:: Record extracts

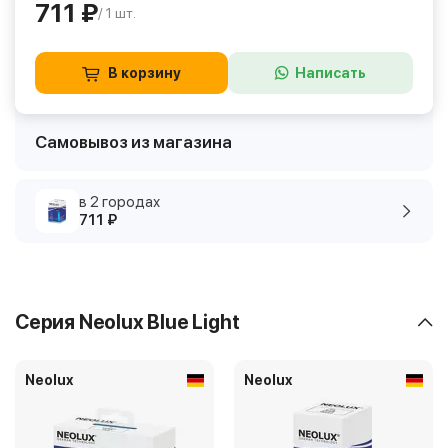
711 ₽
/ 1 шт.
В корзину
Написать
Самовывоз из магазина
в 2 городах
711 ₽
Серия Neolux Blue Light
Neolux
Neolux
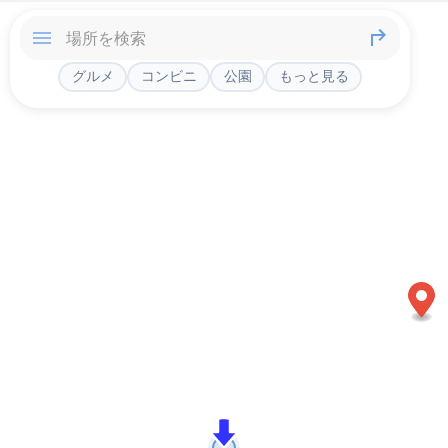
グルメ
コンビニ
公園
もっと見る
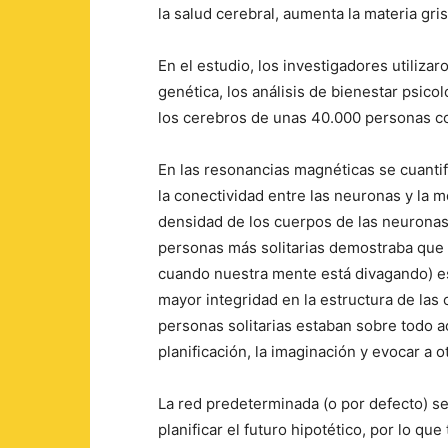
la salud cerebral, aumenta la materia gr
En el estudio, los investigadores utilizar
genética, los análisis de bienestar psic
los cerebros de unas 40.000 personas co
En las resonancias magnéticas se cuantif
la conectividad entre las neuronas y la 
densidad de los cuerpos de las neuronas
personas más solitarias demostraba que ta
cuando nuestra mente está divagando) e
mayor integridad en la estructura de las
personas solitarias estaban sobre todo ac
planificación, la imaginación y evocar a 
La red predeterminada (o por defecto) s
planificar el futuro hipotético, por lo q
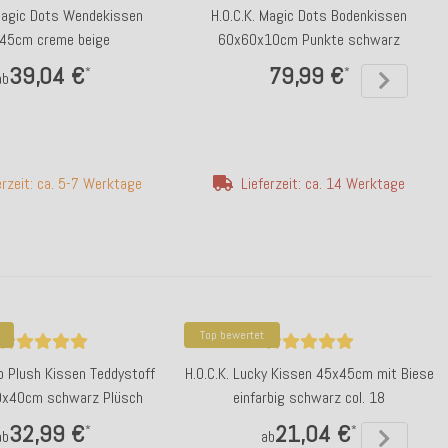
 Magic Dots Wendekissen
H.O.C.K. Magic Dots Bodenkissen
45cm creme beige
60x60x10cm Punkte schwarz
39,04 €
79,99 €
*
*
ab
erzeit: ca. 5-7 Werktage
Lieferzeit: ca. 14 Werktage
Top bewertet
no Plush Kissen Teddystoff
H.O.C.K. Lucky Kissen 45x45cm mit Biese
0x40cm schwarz Plüsch
einfarbig schwarz col. 18
32,99 €
21,04 €
*
*
ab
ab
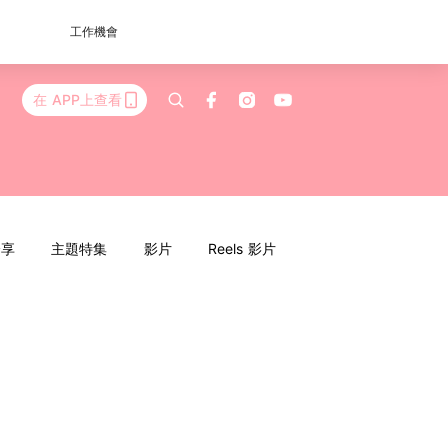
工作機會
在 APP上查看
分享
主題特集
影片
Reels 影片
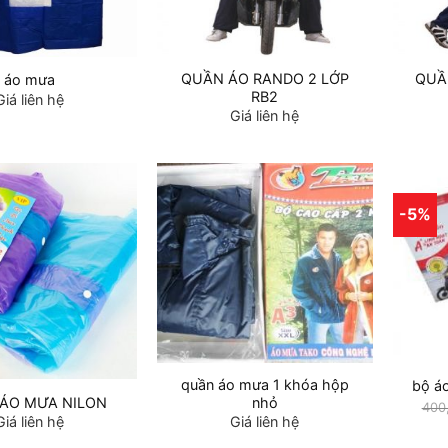
QUẦN ÁO RANDO 2 LỚP
QUẦ
áo mưa
RB2
Giá liên hệ
Giá liên hệ
-5%
quần áo mưa 1 khóa hộp
bộ á
ÁO MƯA NILON
nhỏ
400
Giá liên hệ
Giá liên hệ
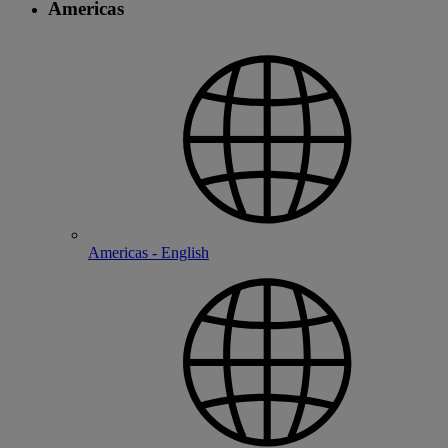
Americas
Americas - English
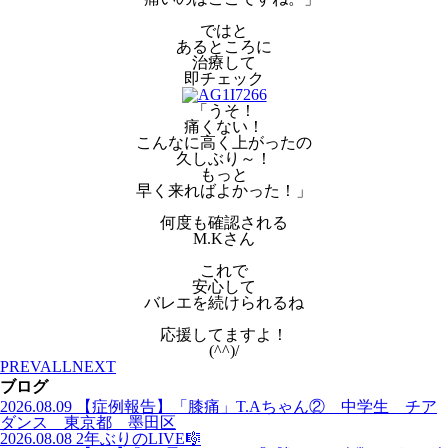
ではと
あるところに
治療して
即チェック
「うそ！
痛くない！
こんなに高く上がったの
久しぶり～！
もっと
早く来ればよかった！」
何度も確認される
M.Kさん
これで
安心して
バレエを続けられるね
応援してますよ！
(^^)/
PREV
ALL
NEXT
ブログ
2026.08.09
【症例報告】「膝痛」T.Aちゃん② 中学生 チア
ダンス 東京都 墨田区
2026.08.08
2年ぶりのLIVE🎼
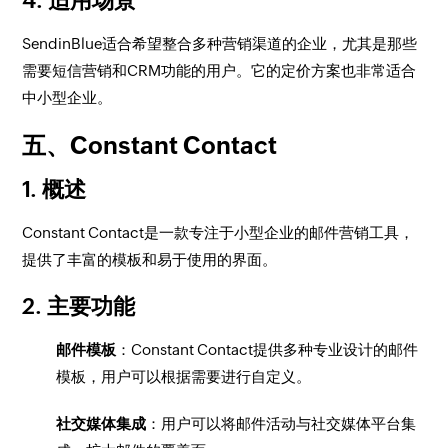
4. 适用场景
SendinBlue适合希望整合多种营销渠道的企业，尤其是那些
需要短信营销和CRM功能的用户。它的定价方案也非常适合
中小型企业。
五、Constant Contact
1. 概述
Constant Contact是一款专注于小型企业的邮件营销工具，
提供了丰富的模板和易于使用的界面。
2. 主要功能
邮件模板
：Constant Contact提供多种专业设计的邮件
模板，用户可以根据需要进行自定义。
社交媒体集成
：用户可以将邮件活动与社交媒体平台集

::::

* Work instruction *
Since only the total is wanted, work out how many lines of the data above contain "personas" and state it alone.

* Solved exercise *
3